WORK ORDER:
Please keep the images out and set down the data exactly as given.

GIVEN DATA:
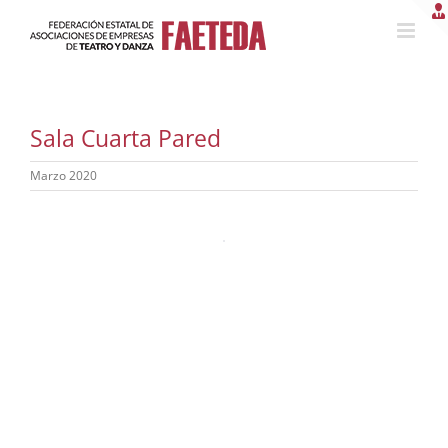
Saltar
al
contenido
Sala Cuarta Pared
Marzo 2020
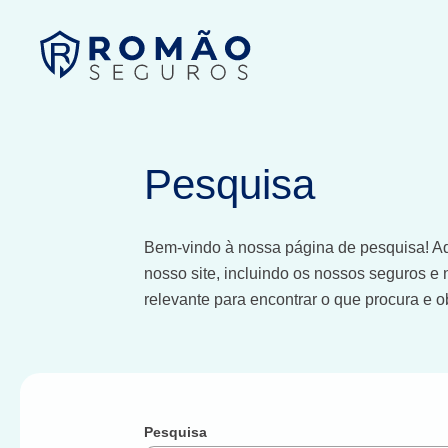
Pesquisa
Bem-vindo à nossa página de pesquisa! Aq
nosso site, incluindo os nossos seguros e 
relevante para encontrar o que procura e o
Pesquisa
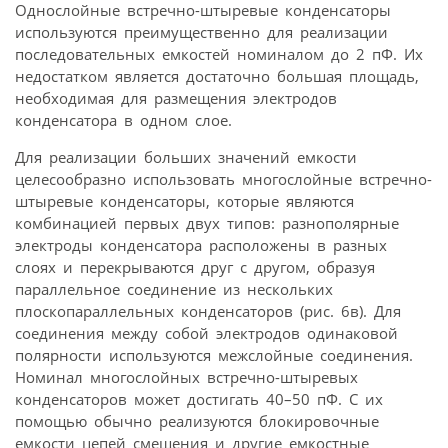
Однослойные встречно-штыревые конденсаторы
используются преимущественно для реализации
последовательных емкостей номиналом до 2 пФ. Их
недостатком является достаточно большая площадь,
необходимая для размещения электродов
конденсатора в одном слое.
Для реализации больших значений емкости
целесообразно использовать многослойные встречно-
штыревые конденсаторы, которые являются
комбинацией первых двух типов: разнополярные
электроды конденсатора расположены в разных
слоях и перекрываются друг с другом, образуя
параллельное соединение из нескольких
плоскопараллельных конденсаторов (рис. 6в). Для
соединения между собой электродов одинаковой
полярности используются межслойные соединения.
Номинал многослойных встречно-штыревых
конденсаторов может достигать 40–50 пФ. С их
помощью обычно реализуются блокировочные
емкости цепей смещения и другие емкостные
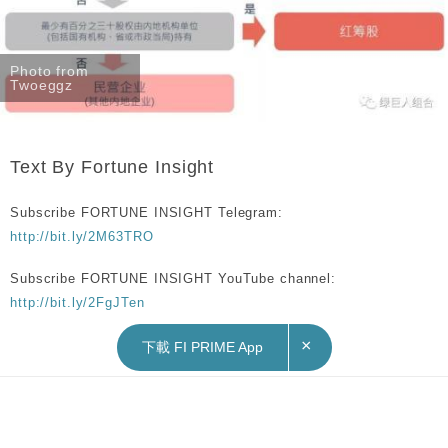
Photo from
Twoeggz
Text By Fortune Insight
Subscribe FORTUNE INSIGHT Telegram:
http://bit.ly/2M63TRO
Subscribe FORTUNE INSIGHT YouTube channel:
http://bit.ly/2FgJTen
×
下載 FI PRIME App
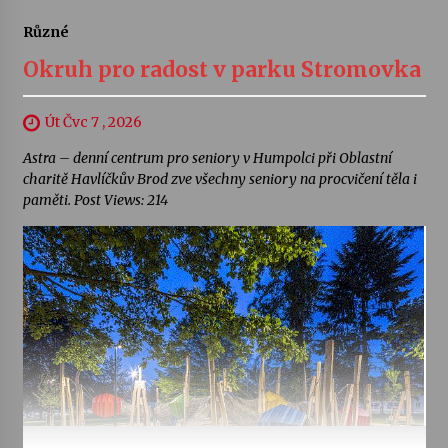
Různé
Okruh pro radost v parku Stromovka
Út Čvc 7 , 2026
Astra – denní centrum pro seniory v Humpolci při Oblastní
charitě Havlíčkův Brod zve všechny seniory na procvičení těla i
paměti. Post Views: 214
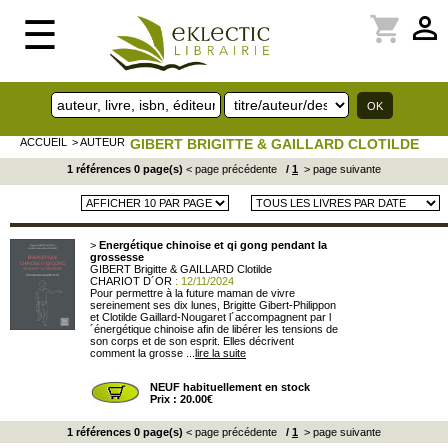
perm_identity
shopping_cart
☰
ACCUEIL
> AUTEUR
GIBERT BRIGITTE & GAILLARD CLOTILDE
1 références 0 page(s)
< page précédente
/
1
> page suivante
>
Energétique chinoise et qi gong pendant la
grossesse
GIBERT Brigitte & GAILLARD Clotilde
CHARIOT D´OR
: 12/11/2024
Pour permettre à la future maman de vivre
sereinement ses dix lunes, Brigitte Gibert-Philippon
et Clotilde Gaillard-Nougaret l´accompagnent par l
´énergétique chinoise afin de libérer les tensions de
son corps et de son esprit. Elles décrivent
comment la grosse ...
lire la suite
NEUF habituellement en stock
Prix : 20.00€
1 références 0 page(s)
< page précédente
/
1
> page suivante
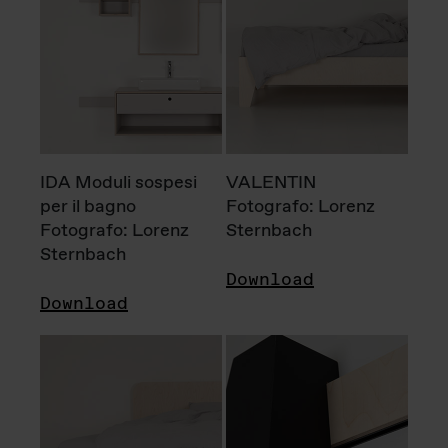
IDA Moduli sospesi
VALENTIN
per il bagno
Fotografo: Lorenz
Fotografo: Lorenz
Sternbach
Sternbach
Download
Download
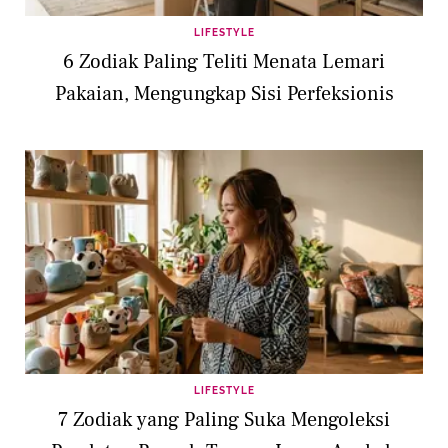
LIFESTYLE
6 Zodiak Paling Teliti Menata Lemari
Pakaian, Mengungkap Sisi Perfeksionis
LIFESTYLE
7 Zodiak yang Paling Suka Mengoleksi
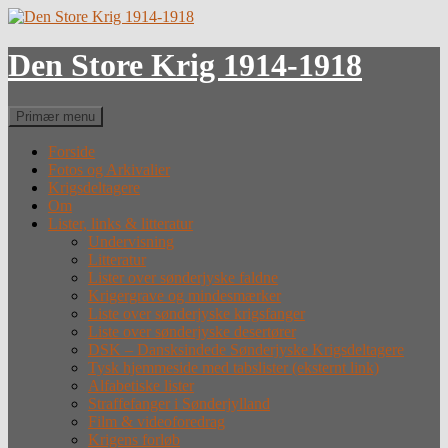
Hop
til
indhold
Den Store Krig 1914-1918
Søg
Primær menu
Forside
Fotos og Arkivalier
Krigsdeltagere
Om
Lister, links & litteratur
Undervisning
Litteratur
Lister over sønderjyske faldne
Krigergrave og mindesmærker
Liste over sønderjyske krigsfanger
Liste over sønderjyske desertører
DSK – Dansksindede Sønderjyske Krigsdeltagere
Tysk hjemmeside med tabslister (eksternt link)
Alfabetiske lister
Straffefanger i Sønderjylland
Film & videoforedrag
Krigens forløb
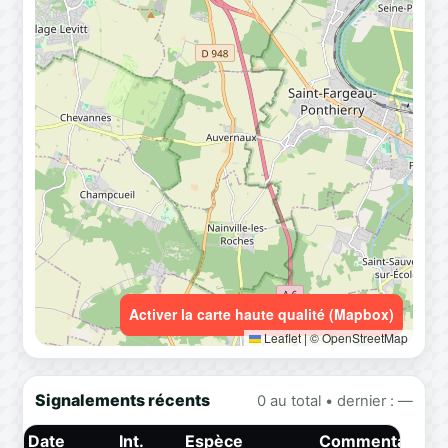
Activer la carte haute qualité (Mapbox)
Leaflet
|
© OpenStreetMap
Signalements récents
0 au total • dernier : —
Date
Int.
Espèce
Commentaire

PROBLEM SOLUTION:
Saltar
al
contenido
Sala Cuarta Pared
Marzo 2020
Pesquisa
Bem-vindo à nossa página de pesquisa! Aq
nosso site, incluindo os nossos seguros e 
relevante para encontrar o que procura e o
Pesquisa
Однослойные встречно-штыревые конденсаторы
используются преимущественно для реализации
последовательных емкостей номиналом до 2 пФ. Их
недостатком является достаточно большая площадь,
необходимая для размещения электродов
конденсатора в одном слое.
Для реализации больших значений емкости
целесообразно использовать многослойные встречно-
штыревые конденсаторы, которые являются
комбинацией первых двух типов: разнополярные
электроды конденсатора расположены в разных
слоях и перекрываются друг с другом, образуя
параллельное соединение из нескольких
плоскопараллельных конденсаторов (рис. 6в). Для
соединения между собой электродов одинаковой
полярности используются межслойные соединения.
Номинал многослойных встречно-штыревых
конденсаторов может достигать 40–50 пФ. С их
помощью обычно реализуются блокировочные
емкости цепей смещения и другие емкостные
Photo from
Twoeggz
Text By Fortune Insight
Subscribe FORTUNE INSIGHT Telegram:
http://bit.ly/2M63TRO
Subscribe FORTUNE INSIGHT YouTube channel:
http://bit.ly/2FgJTen
×
下載 FI PRIME App
Různé
Okruh pro radost v parku Stromovka
Út Čvc 7 , 2026
Astra – denní centrum pro seniory v Humpolci při Oblastní
charitě Havlíčkův Brod zve všechny seniory na procvičení těla i
paměti. Post Views: 214
perm_identity
shopping_cart
☰
ACCUEIL
> AUTEUR
GIBERT BRIGITTE & GAILLARD CLOTILDE
1 références 0 page(s)
< page précédente
/
1
> page suivante
>
Energétique chinoise et qi gong pendant la
grossesse
GIBERT Brigitte & GAILLARD Clotilde
CHARIOT D´OR
: 12/11/2024
Pour permettre à la future maman de vivre
sereinement ses dix lunes, Brigitte Gibert-Philippon
et Clotilde Gaillard-Nougaret l´accompagnent par l
´énergétique chinoise afin de libérer les tensions de
son corps et de son esprit. Elles décrivent
comment la grosse ...
lire la suite
NEUF habituellement en stock
Prix : 20.00€
1 références 0 page(s)
< page précédente
/
1
> page suivante
IDA Moduli sospesi
VALENTIN
per il bagno
Fotografo: Lorenz
Fotografo: Lorenz
Sternbach
Sternbach
Download
Download
LIFESTYLE
6 Zodiak Paling Teliti Menata Lemari
Pakaian, Mengungkap Sisi Perfeksionis
LIFESTYLE
7 Zodiak yang Paling Suka Mengoleksi
Hop
til
indhold
Den Store Krig 1914-1918
Søg
Primær menu
Forside
Fotos og Arkivalier
Krigsdeltagere
Om
Lister, links & litteratur
Undervisning
Litteratur
Lister over sønderjyske faldne
Krigergrave og mindesmærker
Liste over sønderjyske krigsfanger
Liste over sønderjyske desertører
DSK – Dansksindede Sønderjyske Krigsdeltagere
Tysk hjemmeside med tabslister (eksternt link)
Alfabetiske lister
Straffefanger i Sønderjylland
Film & videoforedrag
Krigens forløb
Activer la carte haute qualité (Mapbox)
Leaflet
|
© OpenStreetMap
Signalements récents
0 au total • dernier : —
Date
Int.
Espèce
Commentaire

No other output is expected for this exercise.